Colorectal Cancer: Mithat Gönen
Colorectal cancer affects over a million people in the US, half of whom develop metastases to the liver and require surgery, which is often accompanied by severe side effects. A team led by biostatistician Mithat Gönen will integrate genomic, radiomic, and clinical data to distinguish the people most likely to benefit from surgery from those expected to experience post-operative liver failure or early recurrences of metastases. The latter groups can then be offered alternative treatment.
Lung Cancer: Matthew Hellman
Some people with non-small cell lung cancer (NSCLC) have greatly benefited from the introduction of immunotherapy, but most do not respond. Medical oncologists Kathryn Arbour and Matthew Hellman and their team will build on ongoing efforts to annotate the clinical, pathologic, and molecular features of NSCLC to design a model that can predict the response to immunotherapy in a pre-treatment setting. They will also develop a large patient database as a foundation for assessing patients with advanced disease who are likely to benefit from a combination of chemotherapy and immunotherapy.
Breast Cancer: Pedram Razavi
Breast tumors show a large variability in their molecular characteristics. Current clinical models do not fully take this heterogeneity into account. Thus, these models cannot optimally assign patients to the most suitable treatment groups. Principal investigator Pedram Razavi will develop a machine learning model based on the incorporation of whole tumor imaging data with pathologic and genomic information, as well as clinical variables, for a better prediction of treatment response, and recurrence-free and disease-free survival.
Gynecologic Cancer: Yulia Lakhman
High-grade serous ovarian cancer is the most common and also the most lethal gynecologic malignancy. Radiologist Yulia Lakhman and colleagues will use machine learning techniques to outline and annotate tumors in medical images and integrate them with the tumors’ molecular profile. Their goal is to define multi-modal predictors of tumor progression and to stratify patients into the appropriate treatment groups.

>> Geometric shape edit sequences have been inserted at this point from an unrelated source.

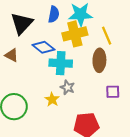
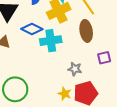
gray star: (67, 87) -> (75, 69), moved
yellow star: (52, 99) -> (65, 94), moved

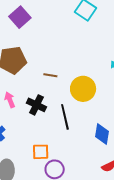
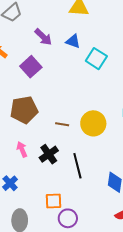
yellow circle: (83, 89) -> (93, 123), moved
black cross: (36, 105) -> (49, 154), turned 30

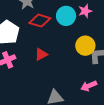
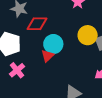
cyan circle: (66, 16) -> (53, 44), moved

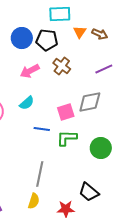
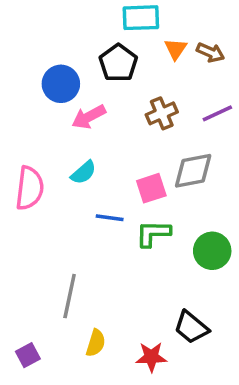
blue circle: (22, 38) -> (61, 84), moved
black pentagon: (47, 40) -> (118, 63), turned 30
brown cross: (62, 66) -> (162, 113), moved, turned 30
gray line: (40, 174) -> (70, 296), moved

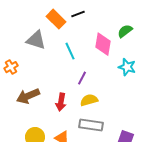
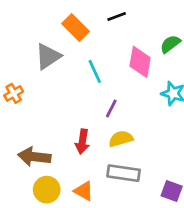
black line: (78, 14) -> (117, 16), moved
gray triangle: (36, 40) -> (48, 56), turned -50
brown arrow: (28, 96) -> (34, 157), moved, turned 30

Powered by the radiology archive: Harnessing historical image annotations for automated tumor segmentation: Nathaniel Swinburne and Robert Young
The scalable harmonization of multimodal cancer data requires accurate, automated segmentation of tumors on radiologic images. At MSK, the major impediment to achieving automated tumor segmentation using deep learning is the lack of large annotated tumor image datasets representative of our unique patient population. Our hypothesis is that massive existing image annotation repositories can be harnessed in a hybrid object detection — segmentation framework to enable fully automated tumor segmentation. While our model will be developed for brain tumors, the proposed generalizable data pipeline (extendable for use with any anatomy, solid tumor type, or radiologic imaging modality) would allow MSK’s existing massive archive of image annotations to be harnessed for training deep learning models to perform tumor computer vision tasks, including but not exclusive to segmentation, and will be foundational for a multi-modal, multi-omic research platform.
Automated retrieval of clinical data elements for the identification of genomic predictors of outcome and treatment response in cancer: Nikolaus Schultz, John Philip, and Steven Maron
Retrieval of clinical annotation of tumor samples and patients presents a major challenge for data integration, as the current approach of manual abstraction from largely unstructured electronic medical records (EMR) is difficult to scale. However, the use of clinical text classification by means of natural language processing (NLP) and advanced machine learning methods has the potential to unlock information embedded in clinical narratives. Here, a multidisciplinary team of data scientists and cancer biologists led by Nikolaus Schultz are creating a hybrid NLP system to leverage against structured and unstructured EMR to identify patient and sample specific attributes. They hypothesize that the development of this system will lead to a robust, large-scale system for enhanced clinical integration with genomic databases that can be used to predict outcome and treatment response of individual cancer patients.